Remo looked for the telephone to return the call. He found a hole where the cord had been snapped clean from the wall. He looked for the detached phone and not until he saw a dark hole in the white wood dresser did he realize where the phone had gone. The cracked body of the instrument was imbedded in the back of the dresser, welding the entire piece of furniture to the wall.
Remo went into an adjacent bedroom and dialed a number. This number did not activate a telephone directly, instead it sparked a series of connections across the country, so that there was no single line making up the connection by the time a phone finally did ring in the office of the director of Folcroft Sanitarium.
"Hello," said Remo. "Uncle Nathan called."
"No," said Dr. Smith. "Uncle Marvin called."
"Yeah, right," said Remo. "I knew it was somebody."
"I tried to reach you before, but we were disconnected and I thought you might have been clearing something up at the time."
"No. The phone rang while Chiun was watching his shows."
"Oh," said Smith heavily. "I have sort of a special problem. An accident happened to someone in a rather strange way and I thought you and Chiun might be able to shed some light on it."
"You mean he was killed in a way you don't know and you'd figure Chiun or I would know."
"Remo, please. There's no such thing as a completely secure telephone line."
"Whaddya going to do? Send me a matchbook with invisible ink on it? C'mon, Smitty, I've got more important things in my life than playing security games."
"What is more important in your life, Remo?"
"Breathing correctly. Do you know I'm breathing the same today as yesterday?"
Smith cleared his throat and Remo knew it was the sound of unhappiness, that Smith had heard something he did not wish to deal with because he was afraid that further answers might confuse him more. He knew that Smith had recently given up trying to fathom him and was beginning to accept Remo like Chiun. An unknown quantity that served well. It was a major concession by a man who loathed anything he could not put in some order, well-labeled and perfectly filed. Mysteries were anathema to the head of the organization.
"On second thought," said Smith. "Send your Aunt Mildred a birthday greeting. She's fifty-five tomorrow."
"That means I'm supposed to meet you at O'Hare Airport information at three in the afternoon. Or is it three in the morning? Or is it Logan Airport?"
"Morning. O'Hare," said Smith dourly, and Remo heard the receiver go dead.
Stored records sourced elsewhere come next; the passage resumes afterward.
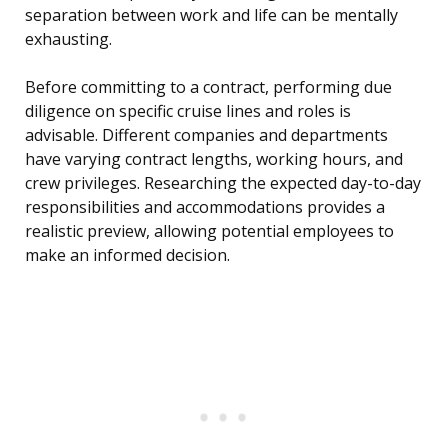
separation between work and life can be mentally
exhausting.
Before committing to a contract, performing due
diligence on specific cruise lines and roles is
advisable. Different companies and departments
have varying contract lengths, working hours, and
crew privileges. Researching the expected day-to-day
responsibilities and accommodations provides a
realistic preview, allowing potential employees to
make an informed decision.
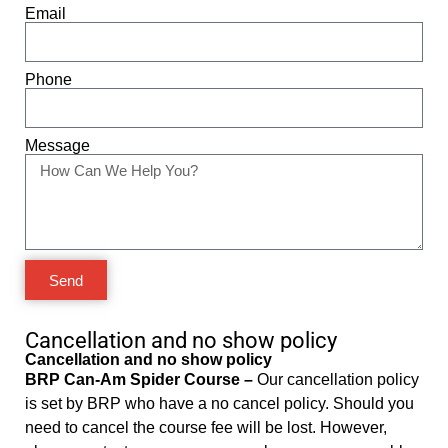
Email
Phone
Message
Send
Cancellation and no show policy
Cancellation and no show policy
BRP Can-Am Spider Course –
Our cancellation policy
is set by BRP who have a no cancel policy. Should you
need to cancel the course fee will be lost. However,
On the flight from Raleigh-Durham to Chicago's O'Hare Airport, Chiun suddenly marveled at the hidden skills of Americans. Chiun acknowledged that he should have known that there must be other areas of excellence.
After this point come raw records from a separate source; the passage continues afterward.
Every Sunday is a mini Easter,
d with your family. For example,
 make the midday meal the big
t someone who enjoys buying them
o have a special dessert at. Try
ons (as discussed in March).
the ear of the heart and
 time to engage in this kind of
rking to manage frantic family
"Any nation that could produce As the Planet Revolves or The Young and the Daring must have other isolated pockets of worth," said Chiun.
Remo knew that Chiun thought airplanes were very close to soundly designed flying objects, so he commented that America was the leader in aircraft and that he had never heard of a Korean-designed plane.
Chiun ignored that comment.
"What I am talking about," he said grandly, producing two torn pieces of white paper between his long graceful fingernails, "is here. This. And in America, too. What a pleasant surprise to find such an art so well performed in a place so far away as America."
Remo looked at the sheets. They were filled single space with sloppy typing.
"This, one can trust. I sent him my birthday and place and time of birth to the exact minute, and I sent him yours."
"You don't know for sure when I was born. Neither do I," said Remo. "The orphanage records weren't that exact."
With a flurry, Chiun's hands dismissed Remo's reservations as inconsequential.
"Even with an inexact date, such excellence of accuracy," said Chiun.
Remo looked closer. On the other side of the papers were circles with strange signs in them.
"What is it?" asked Remo.
"An astrology chart," said Chiun. "And in America, too. I am most pleasantly surprised that the great art, so poorly practiced by so many, is done well and in, of all places, America."